## DATA FOR PROCESSING:

========================

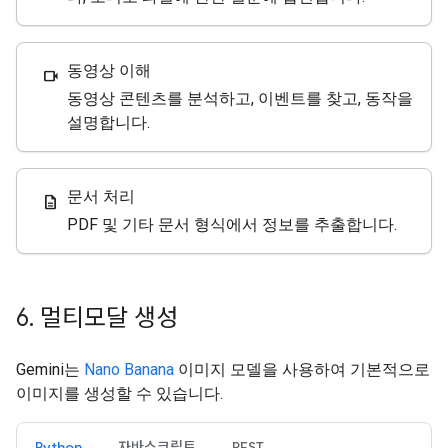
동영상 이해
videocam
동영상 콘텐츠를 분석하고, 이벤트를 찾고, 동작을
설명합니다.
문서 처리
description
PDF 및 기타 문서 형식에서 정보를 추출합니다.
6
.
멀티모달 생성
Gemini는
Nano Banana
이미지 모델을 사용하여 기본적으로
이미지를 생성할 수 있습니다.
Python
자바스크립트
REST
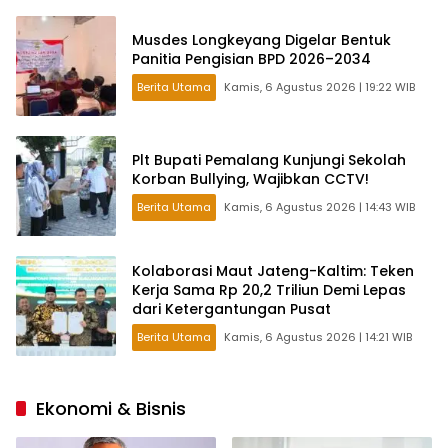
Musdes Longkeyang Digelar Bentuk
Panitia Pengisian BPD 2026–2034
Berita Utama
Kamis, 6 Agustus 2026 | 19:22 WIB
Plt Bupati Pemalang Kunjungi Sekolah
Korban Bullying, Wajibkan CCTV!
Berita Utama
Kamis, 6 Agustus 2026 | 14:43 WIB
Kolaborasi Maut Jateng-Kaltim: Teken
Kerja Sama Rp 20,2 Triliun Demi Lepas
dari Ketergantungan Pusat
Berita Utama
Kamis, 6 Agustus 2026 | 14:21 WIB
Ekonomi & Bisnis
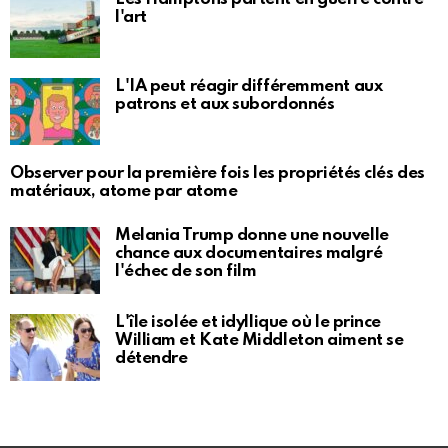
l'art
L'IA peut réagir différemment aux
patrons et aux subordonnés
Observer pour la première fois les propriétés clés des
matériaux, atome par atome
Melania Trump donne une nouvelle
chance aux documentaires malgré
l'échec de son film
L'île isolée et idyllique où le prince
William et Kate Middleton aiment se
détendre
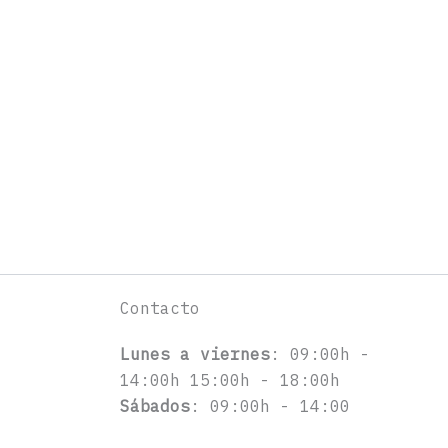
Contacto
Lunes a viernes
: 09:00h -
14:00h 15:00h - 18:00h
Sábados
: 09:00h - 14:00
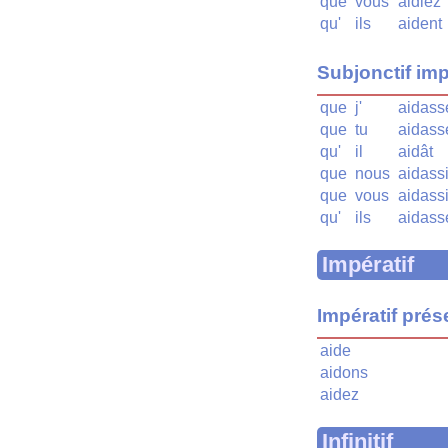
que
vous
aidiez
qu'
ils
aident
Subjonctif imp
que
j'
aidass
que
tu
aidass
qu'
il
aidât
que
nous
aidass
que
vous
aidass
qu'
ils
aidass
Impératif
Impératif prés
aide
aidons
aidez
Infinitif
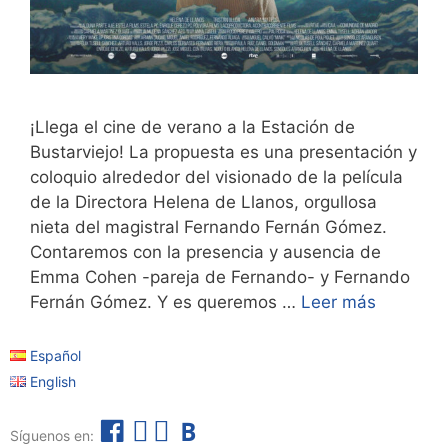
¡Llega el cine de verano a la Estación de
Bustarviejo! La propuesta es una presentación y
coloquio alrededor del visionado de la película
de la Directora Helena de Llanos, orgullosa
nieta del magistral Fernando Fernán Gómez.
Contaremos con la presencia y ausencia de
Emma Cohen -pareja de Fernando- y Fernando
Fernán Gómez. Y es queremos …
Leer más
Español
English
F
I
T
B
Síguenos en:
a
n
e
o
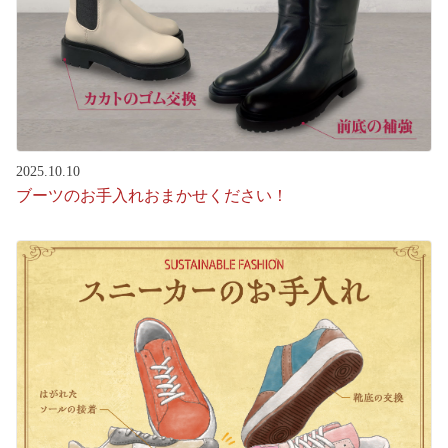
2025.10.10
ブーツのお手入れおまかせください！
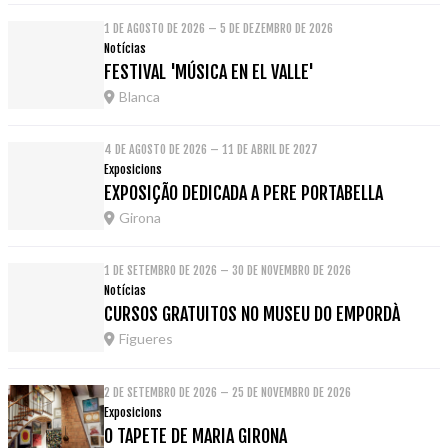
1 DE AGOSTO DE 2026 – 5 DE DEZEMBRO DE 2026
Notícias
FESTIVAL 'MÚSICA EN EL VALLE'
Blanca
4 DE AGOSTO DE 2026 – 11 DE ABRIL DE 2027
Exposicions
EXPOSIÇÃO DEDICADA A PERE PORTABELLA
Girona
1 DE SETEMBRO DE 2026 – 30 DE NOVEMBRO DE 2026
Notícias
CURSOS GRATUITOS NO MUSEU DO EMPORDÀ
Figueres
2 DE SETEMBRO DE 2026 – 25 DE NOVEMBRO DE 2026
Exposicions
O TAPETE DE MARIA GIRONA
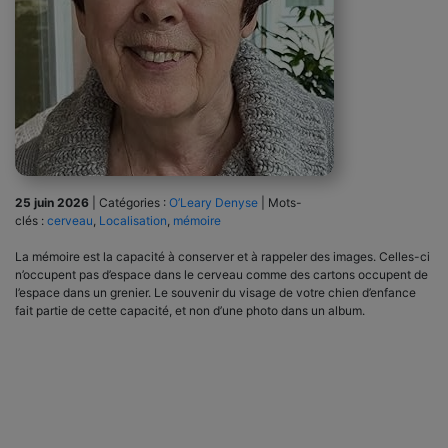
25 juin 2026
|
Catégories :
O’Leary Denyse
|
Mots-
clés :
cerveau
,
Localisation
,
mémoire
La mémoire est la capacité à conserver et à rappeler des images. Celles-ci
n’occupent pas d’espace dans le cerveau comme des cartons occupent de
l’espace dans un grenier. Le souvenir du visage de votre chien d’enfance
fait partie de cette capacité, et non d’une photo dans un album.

========================

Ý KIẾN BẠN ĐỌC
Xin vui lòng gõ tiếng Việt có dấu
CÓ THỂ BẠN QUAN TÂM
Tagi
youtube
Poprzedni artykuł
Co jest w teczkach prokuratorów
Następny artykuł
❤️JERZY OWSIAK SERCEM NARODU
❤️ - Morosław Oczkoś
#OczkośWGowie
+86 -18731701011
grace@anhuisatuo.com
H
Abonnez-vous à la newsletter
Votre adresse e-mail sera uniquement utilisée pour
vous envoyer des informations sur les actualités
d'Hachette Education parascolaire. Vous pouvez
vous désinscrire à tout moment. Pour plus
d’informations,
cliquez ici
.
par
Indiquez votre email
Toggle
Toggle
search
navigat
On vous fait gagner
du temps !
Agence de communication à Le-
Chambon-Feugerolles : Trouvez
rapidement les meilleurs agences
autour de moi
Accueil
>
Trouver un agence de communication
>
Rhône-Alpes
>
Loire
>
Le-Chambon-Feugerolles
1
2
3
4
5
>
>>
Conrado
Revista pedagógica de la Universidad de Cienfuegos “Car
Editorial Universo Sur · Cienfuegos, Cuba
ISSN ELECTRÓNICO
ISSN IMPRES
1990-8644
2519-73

========================

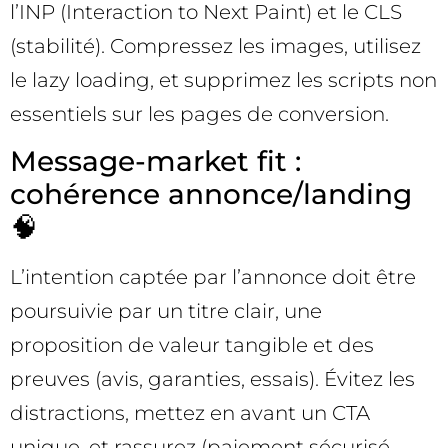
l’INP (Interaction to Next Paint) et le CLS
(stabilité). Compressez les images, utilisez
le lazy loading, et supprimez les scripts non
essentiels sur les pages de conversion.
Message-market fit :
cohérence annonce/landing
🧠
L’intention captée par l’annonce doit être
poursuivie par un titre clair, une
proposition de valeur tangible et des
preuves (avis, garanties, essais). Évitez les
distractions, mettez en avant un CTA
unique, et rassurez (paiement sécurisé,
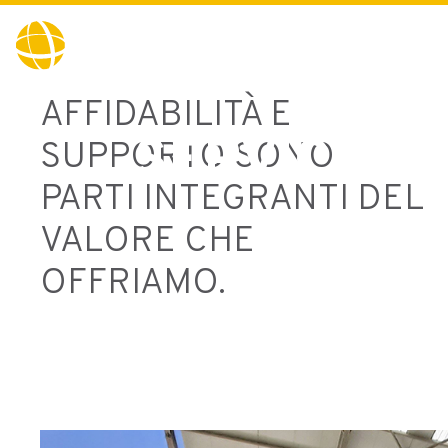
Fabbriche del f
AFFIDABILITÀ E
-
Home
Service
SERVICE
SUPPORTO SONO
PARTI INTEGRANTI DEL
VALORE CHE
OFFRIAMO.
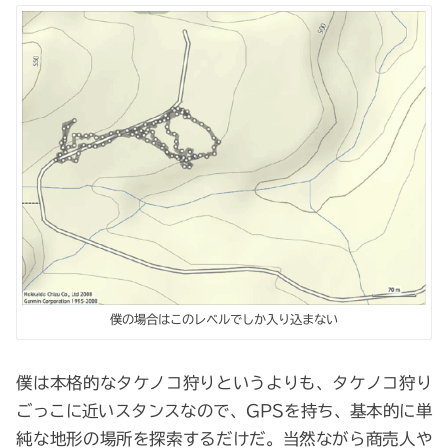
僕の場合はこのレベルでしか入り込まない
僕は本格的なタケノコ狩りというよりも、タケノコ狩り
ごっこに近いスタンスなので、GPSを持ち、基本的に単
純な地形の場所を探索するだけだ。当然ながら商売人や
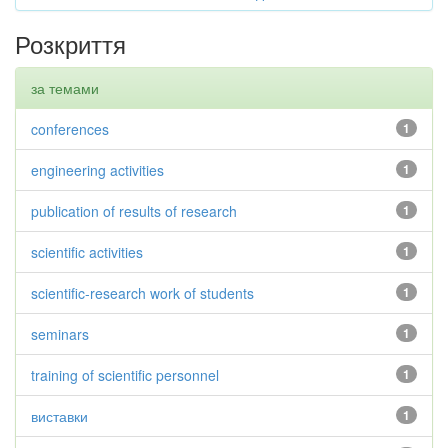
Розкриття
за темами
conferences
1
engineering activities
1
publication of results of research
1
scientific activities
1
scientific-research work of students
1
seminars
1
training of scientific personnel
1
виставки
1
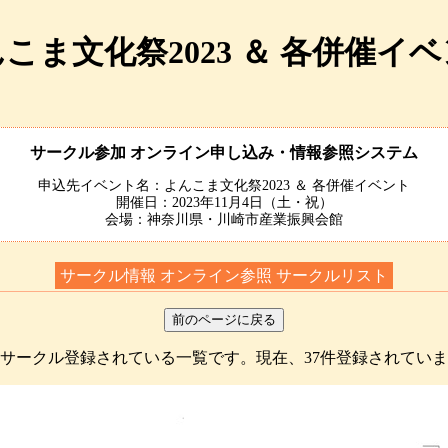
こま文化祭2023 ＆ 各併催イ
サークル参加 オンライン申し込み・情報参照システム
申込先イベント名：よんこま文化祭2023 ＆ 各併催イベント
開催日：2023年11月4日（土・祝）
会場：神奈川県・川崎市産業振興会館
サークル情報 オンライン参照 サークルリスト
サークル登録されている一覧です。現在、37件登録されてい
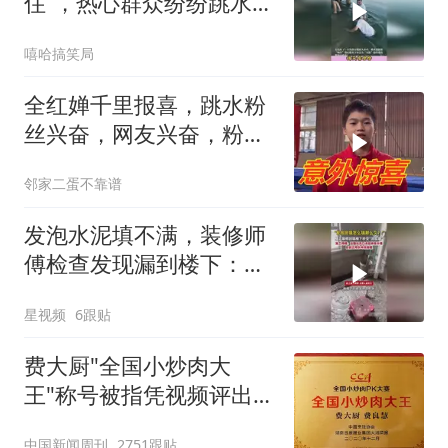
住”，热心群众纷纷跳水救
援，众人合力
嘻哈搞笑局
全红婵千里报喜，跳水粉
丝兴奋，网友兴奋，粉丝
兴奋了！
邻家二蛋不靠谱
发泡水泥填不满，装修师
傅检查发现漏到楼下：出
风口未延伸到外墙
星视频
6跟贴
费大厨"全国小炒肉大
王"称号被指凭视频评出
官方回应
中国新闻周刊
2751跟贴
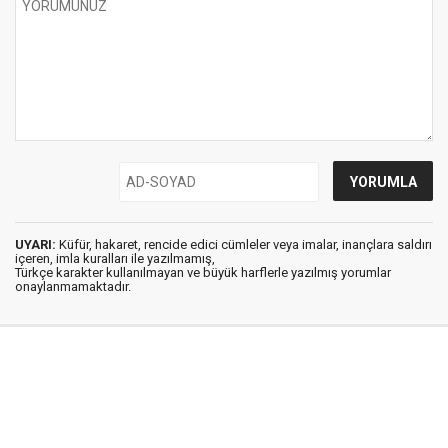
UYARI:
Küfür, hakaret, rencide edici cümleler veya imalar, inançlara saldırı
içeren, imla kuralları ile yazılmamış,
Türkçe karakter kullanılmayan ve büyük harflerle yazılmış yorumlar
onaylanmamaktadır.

========================

Search the records for the word "dans", then list every line that has it.

n’occupent pas d’espace dans le cerveau comme des cartons occupent de
l’espace dans un grenier. Le souvenir du visage de votre chien d’enfance
fait partie de cette capacité, et non d’une photo dans un album.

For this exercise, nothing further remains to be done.